Узнавъ, что Борисъ Тургеневъ предлагалъ мнѣ должность земскаго начальника, она посовѣтовала мнѣ воспользоваться этимъ и немедленно принять такое назначеніе. „Благословись и рѣшай, а тамъ и заживемъ счастливо!” Съ этими напутственными словами разсталась со мной моя новонареченная невѣста у подъѣзда Репьевскаго флигеля, сама торопясь къ себѣ домой въ Нагаткино — былъ поздній часъ...

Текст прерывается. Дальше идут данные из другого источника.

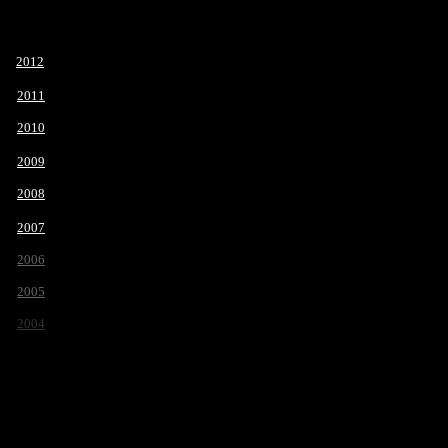
2012
2011
2010
2009
2008
2007
2006
2005
2004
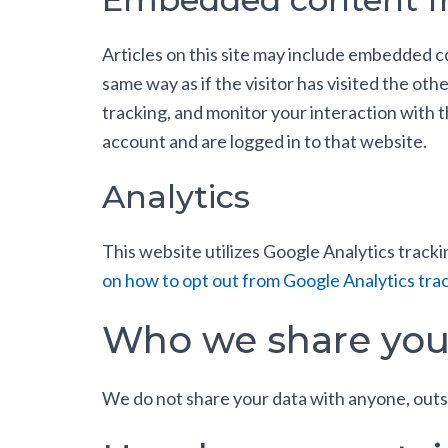
Articles on this site may include embedded c
same way as if the visitor has visited the ot
tracking, and monitor your interaction with
account and are logged in to that website.
Analytics
This website utilizes Google Analytics trackin
on how to opt out from Google Analytics trac
Who we share you
We do not share your data with anyone, outs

Вошелъ я къ себѣ, и, не зажигая свѣта, сѣлъ къ окну, да такъ и оставался до утра въ какомъ-то невольномъ оцѣпенѣніи, чувствуя всѣмъ своимъ юнымъ существомъ, что произошло со мной что-то небывалое, неожиданно-серьезное. Было на душѣ у меня тогда и радостно, и страшно...

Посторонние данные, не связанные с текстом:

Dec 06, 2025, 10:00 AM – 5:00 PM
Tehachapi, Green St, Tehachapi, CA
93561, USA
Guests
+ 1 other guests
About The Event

Думала ли, предполагала ли ты, дорогая Маня, тогда, въ ту чудную ночную нашу поѣздку, что возымѣвъ силу надо мной, ты принесла мнѣ столько добра и счастья, направивъ своимъ любовнымъ совѣтомъ всю мою послѣдующую жизнь на дѣйствительно вѣрный путь служенія русскому народу и на устроеніе моего семейнаго счастья?!...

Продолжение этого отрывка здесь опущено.